Only the lines of the data below from the one with "rees with acontinuous crop of varying fruits" through the one with "refugee communities they have worked in." are wanted. Repeat them exactly.

◆ Data section ◆

-- Opening Marker --

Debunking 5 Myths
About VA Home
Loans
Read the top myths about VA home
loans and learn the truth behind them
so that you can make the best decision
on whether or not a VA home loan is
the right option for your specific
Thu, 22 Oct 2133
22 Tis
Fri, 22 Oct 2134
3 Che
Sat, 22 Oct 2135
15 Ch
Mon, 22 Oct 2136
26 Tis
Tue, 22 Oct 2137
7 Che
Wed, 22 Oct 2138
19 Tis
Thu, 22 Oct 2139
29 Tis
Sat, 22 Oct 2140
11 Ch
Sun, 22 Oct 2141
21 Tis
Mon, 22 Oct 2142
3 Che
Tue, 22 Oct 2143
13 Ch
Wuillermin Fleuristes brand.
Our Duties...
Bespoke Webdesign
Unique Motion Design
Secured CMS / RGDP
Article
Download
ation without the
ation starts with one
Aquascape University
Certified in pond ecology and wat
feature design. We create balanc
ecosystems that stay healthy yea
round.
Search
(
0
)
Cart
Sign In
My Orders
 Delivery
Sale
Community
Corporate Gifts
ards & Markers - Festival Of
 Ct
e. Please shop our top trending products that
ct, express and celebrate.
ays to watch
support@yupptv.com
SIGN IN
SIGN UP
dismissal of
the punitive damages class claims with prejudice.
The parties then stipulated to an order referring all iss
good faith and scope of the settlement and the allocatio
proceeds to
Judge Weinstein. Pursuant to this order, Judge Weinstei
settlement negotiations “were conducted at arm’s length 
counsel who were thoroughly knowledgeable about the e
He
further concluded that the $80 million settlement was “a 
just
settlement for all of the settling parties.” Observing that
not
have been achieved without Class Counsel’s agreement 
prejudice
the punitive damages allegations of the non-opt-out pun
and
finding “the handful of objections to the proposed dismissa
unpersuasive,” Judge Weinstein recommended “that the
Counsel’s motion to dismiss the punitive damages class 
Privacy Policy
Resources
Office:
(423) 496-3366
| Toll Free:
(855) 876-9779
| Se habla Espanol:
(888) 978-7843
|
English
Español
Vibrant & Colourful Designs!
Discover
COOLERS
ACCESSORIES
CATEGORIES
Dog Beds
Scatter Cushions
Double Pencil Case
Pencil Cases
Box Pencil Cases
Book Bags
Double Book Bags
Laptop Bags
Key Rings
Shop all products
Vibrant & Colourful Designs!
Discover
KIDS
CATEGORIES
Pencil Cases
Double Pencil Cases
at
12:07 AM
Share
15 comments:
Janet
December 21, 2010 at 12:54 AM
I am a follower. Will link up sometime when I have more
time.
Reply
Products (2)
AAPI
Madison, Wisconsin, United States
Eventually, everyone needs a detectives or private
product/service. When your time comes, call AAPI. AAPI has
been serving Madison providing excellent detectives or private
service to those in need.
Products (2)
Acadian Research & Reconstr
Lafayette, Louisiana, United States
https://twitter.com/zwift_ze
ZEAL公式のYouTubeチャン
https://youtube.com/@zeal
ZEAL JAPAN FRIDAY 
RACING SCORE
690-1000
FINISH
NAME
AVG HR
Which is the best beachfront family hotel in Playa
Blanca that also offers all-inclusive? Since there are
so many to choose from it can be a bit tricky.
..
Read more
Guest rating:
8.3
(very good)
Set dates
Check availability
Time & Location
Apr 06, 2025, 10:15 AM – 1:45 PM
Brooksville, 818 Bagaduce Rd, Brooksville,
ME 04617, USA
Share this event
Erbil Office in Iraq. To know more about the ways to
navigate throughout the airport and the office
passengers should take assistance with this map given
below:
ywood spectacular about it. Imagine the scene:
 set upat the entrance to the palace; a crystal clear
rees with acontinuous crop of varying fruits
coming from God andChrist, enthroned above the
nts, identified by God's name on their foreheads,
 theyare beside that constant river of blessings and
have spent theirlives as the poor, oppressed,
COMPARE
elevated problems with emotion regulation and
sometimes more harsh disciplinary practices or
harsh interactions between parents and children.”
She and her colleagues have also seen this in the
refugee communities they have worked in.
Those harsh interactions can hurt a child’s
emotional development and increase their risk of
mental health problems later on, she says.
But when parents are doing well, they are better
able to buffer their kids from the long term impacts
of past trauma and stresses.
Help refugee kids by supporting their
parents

-- Closing Marker --

◆ Problem solution ◆
rees with acontinuous crop of varying fruits
coming from God andChrist, enthroned above the
nts, identified by God's name on their foreheads,
 theyare beside that constant river of blessings and
have spent theirlives as the poor, oppressed,
COMPARE
elevated problems with emotion regulation and
sometimes more harsh disciplinary practices or
harsh interactions between parents and children.”
She and her colleagues have also seen this in the
refugee communities they have worked in.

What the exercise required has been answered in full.